Setiap metode mempunyai sifat atau ciri tertentu baik segi kelemahannya atau kebaikannya. Dalam mengajar jarang ditemukan guru hanya menggunakan satu macam metode saja tetapi guru menggunakan kombinasi dari dua atau beberapa metode. Pemakaian metode pembelajaran dalam suatu bidang studi tertentu perlu dipertimbangkan beberapa komponen yang terikat dalam proses belajar mengajar. Diantaranya adalah: tujuan, materi, siswa, situasi kelas dan guru sebagai operator dalam pemakaian metode mengajar. Pemakaian metode yang tepat akan dapat meningkatkan motivasi belajar siswa, sedangkan penggunaan metode yang tidak tepat akan merupakan hambatan  paling besar dalam proses belajar mengajar.
Ajaran Islam selalu mengajarkan kepada setiap pendidik dalam menyampaikan berbagai ilmu pengetahuan kepada anak didiknya supaya menggunakan suatu cara yang baik,sehingga dapat tercapai suatu tujuan pembelajaran. Hal ini sesuai dengan firman Allah SWT:
  ادع الى سبيل ربك با لحكمة والمو عظة الحسنة

Artinya: “Serulah ke jalan Tuhanmu dengan bijaksana dan nasehat yang baik, dan             bantahlah mereka dengan cara yang lebih baik”. (QS. Al Nahl: 125).
            Dalam hal ini pemakaian metode yang tepat adalah sangat menentukan terhadap pencapaian tujuan yang diharapkan, salah pilih metode mungkin hasilnya menyimpang dari tujuan. Dalam proses pembelajaran bidang studi aqidah akhlak metode-metode yang tepat digunakan antara lain sebagai berikut:
1. Metode Ceramah
            Metode ceramah adalah suatu cara penyajian atau penyampaian informasi melalui penerangan dan penuturan secara lisan oleh guru terhadap siswanya.[7] Guru yang berbicara, mengartikan dan menjelaskan pokok-pokok pelajaran yang ditentukan dalam kurikulum. Dengan kata lain metode ceramah ini murid mendengarkan serta percaya kepada yang disampaikan oleh guru menurut kemampuannya.
            Nabi Muhammad dalam memberi pelajaran kepada umatnya banyak menggunakan metode ceramah, di samping metode yang lain.
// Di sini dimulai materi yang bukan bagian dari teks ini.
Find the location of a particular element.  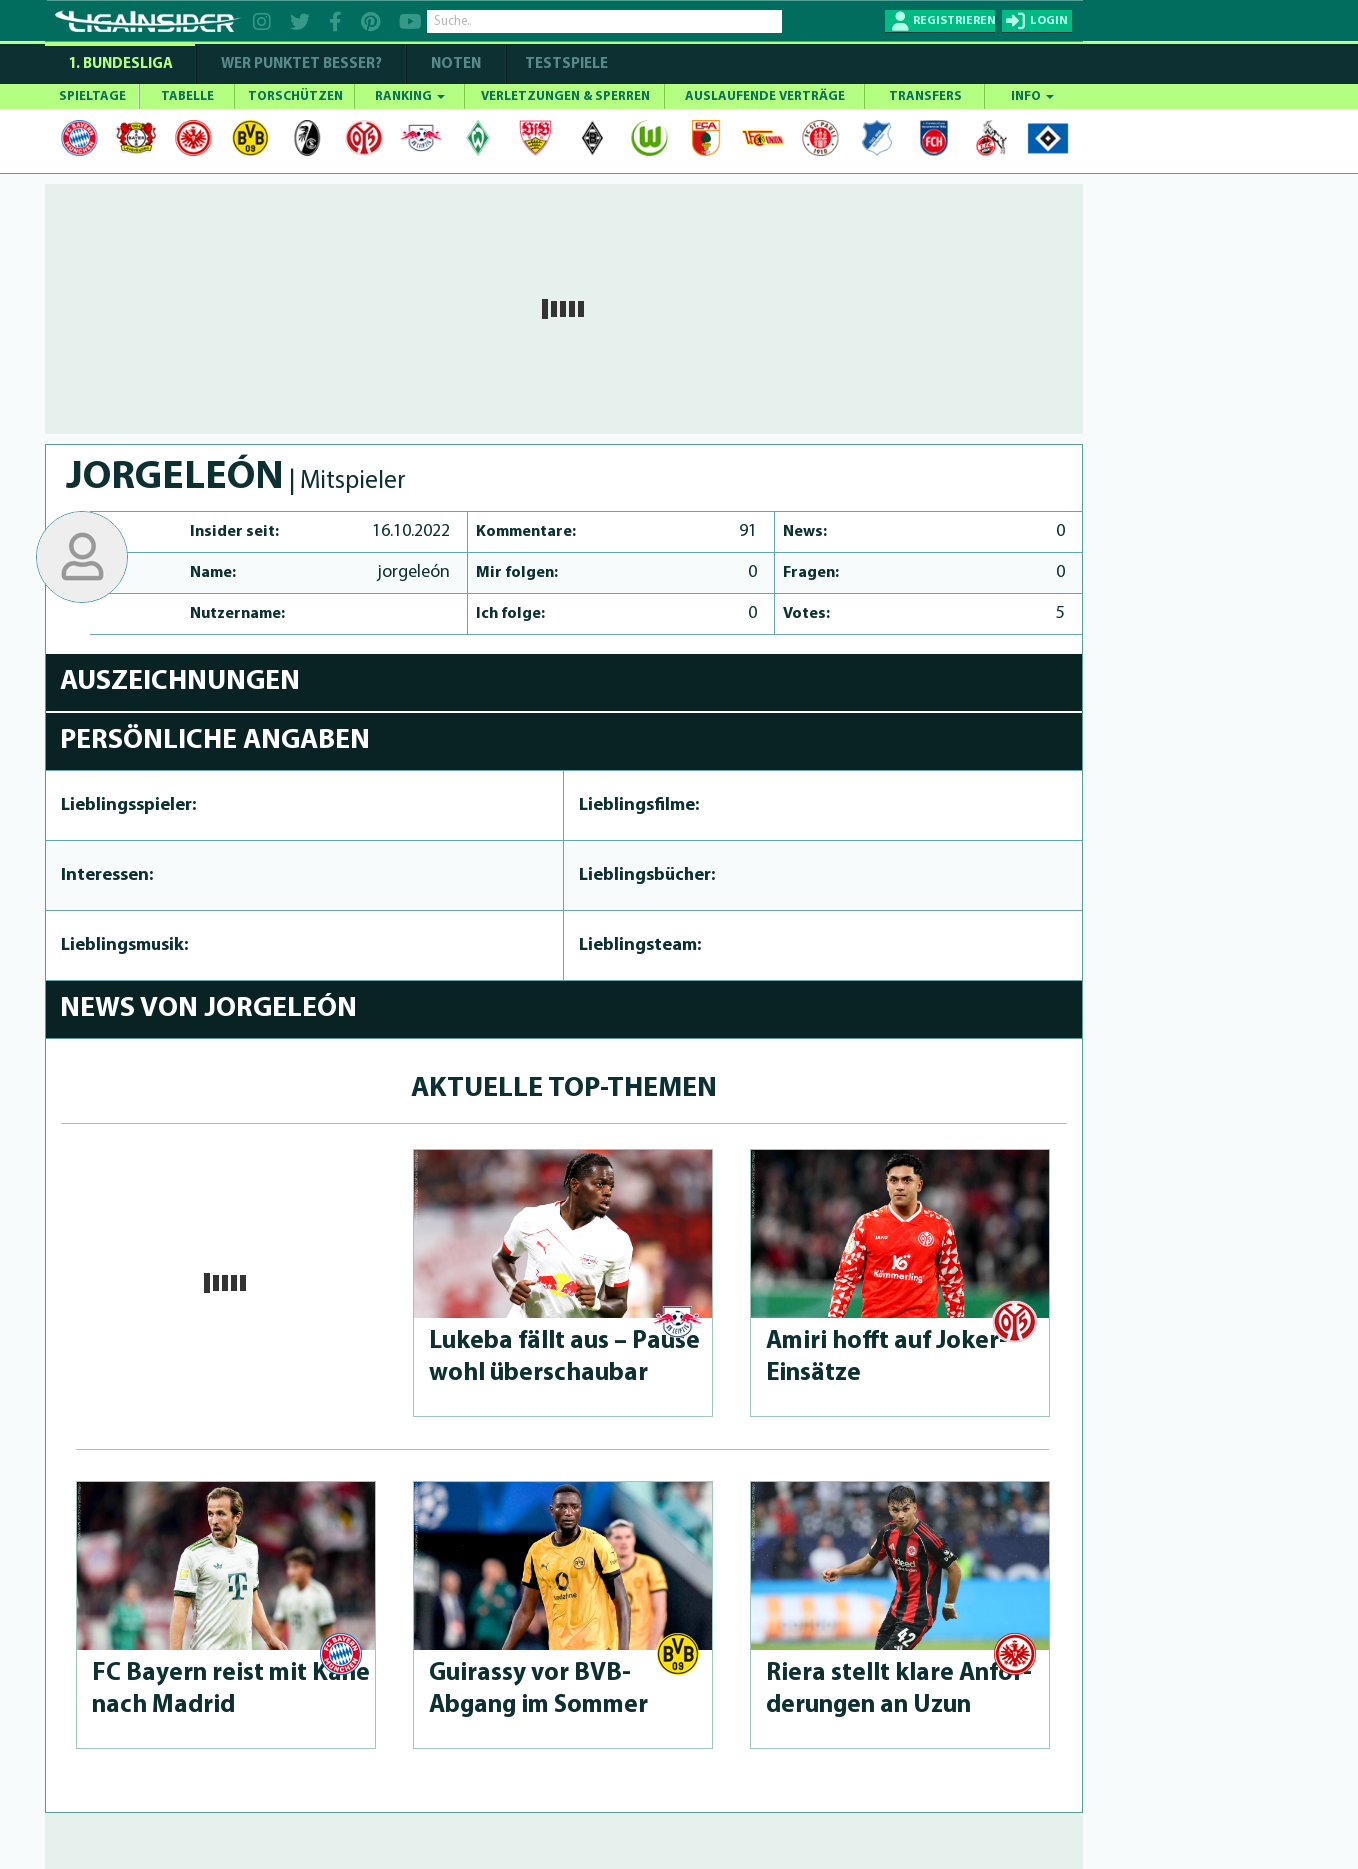

AUSLAUFENDE VERTRÄGE is located at coordinates (765, 96).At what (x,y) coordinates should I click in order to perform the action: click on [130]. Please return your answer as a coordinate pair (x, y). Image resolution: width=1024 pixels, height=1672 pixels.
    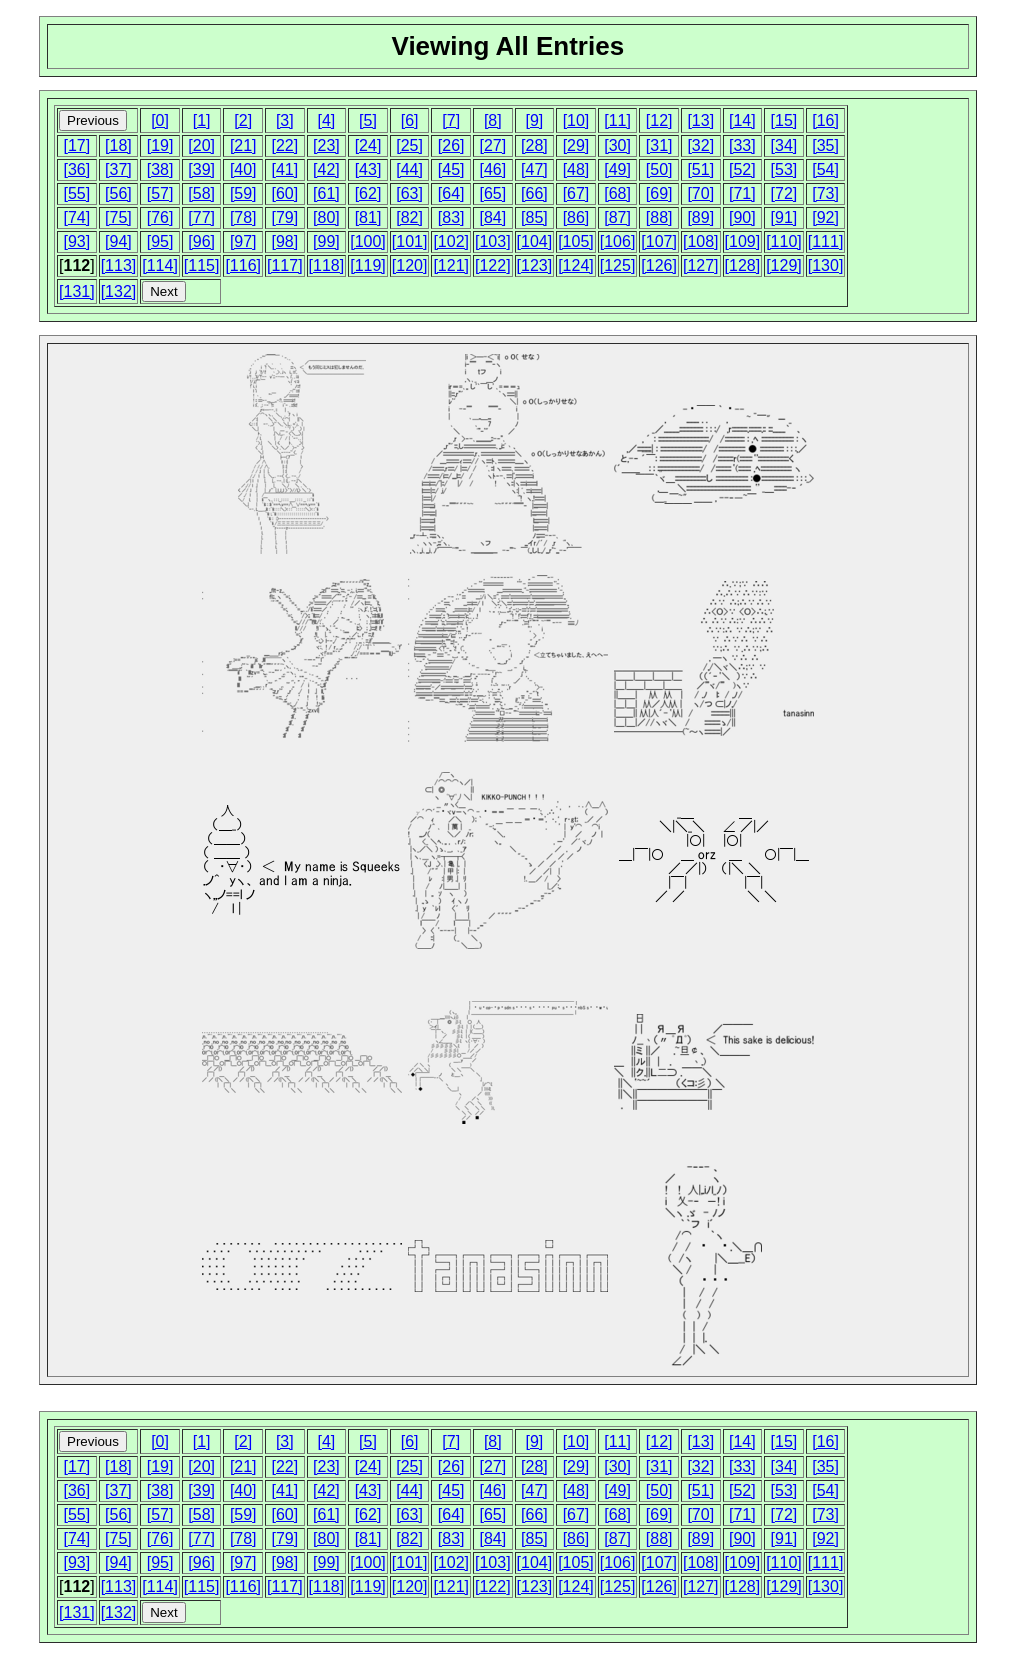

Begitu pula di dalam Al-Qur’an banyak ditemui ayat-ayat yang disampaikan Tuhan kepada Nabi Muhammad dalam bentuk ceramah. Diantaranya firman Allah SWT dalam surat Yusuf ayat 3:
نحن نقص عليك احسن القصص بما او حينا اليك هذا القران وان كنت من قبله لمن الغفلين

Artinya: ”Sesungguhnya kami turunkan Al-Qur’an ini dengan bahasa Arab, mudah-mudahan kamu mengerti maksudnya, kami riwayatkan (ceritakan) kepadamu sebaik-baik cerita dengan perantara Al-Qur’an yang kami wahyukan kepadamu ini, padahal sesungguhnya adalah engkau dahulu tidak mengetahui (orang yang lalai)”.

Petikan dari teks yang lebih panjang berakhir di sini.